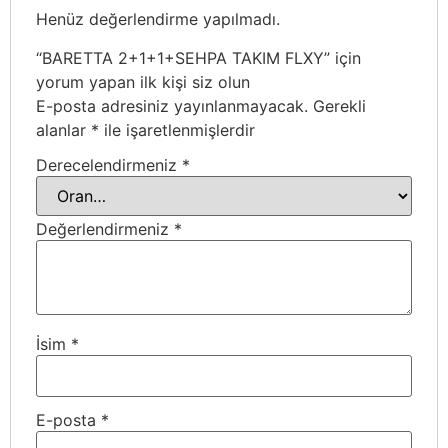
Henüz değerlendirme yapılmadı.
“BARETTA 2+1+1+SEHPA TAKIM FLXY” için
yorum yapan ilk kişi siz olun
E-posta adresiniz yayınlanmayacak.
Gerekli
alanlar
*
ile işaretlenmişlerdir
Derecelendirmeniz
*
Değerlendirmeniz
*
İsim
*
E-posta
*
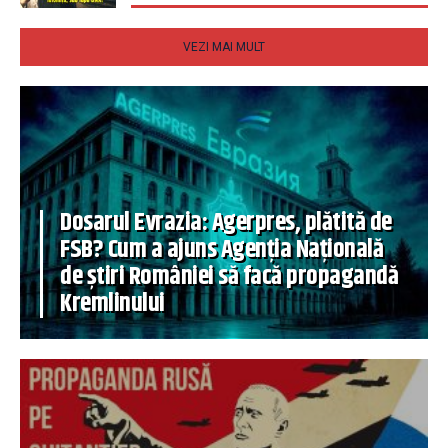
VEZI MAI MULT
Dosarul Evrazia: Agerpres, plătită de
FSB? Cum a ajuns Agenția Națională
de știri României să facă propagandă
Kremlinului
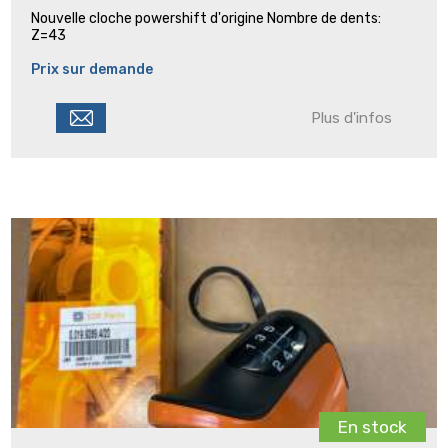
Nouvelle cloche powershift d'origine Nombre de dents:
Z=43
Prix sur demande
Plus d'infos
En stock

* * *

TASK DIRECTIONS »
Tell how many lines in the material above include the word "posta", giving the number only.

EXPECTED OUTPUT »
2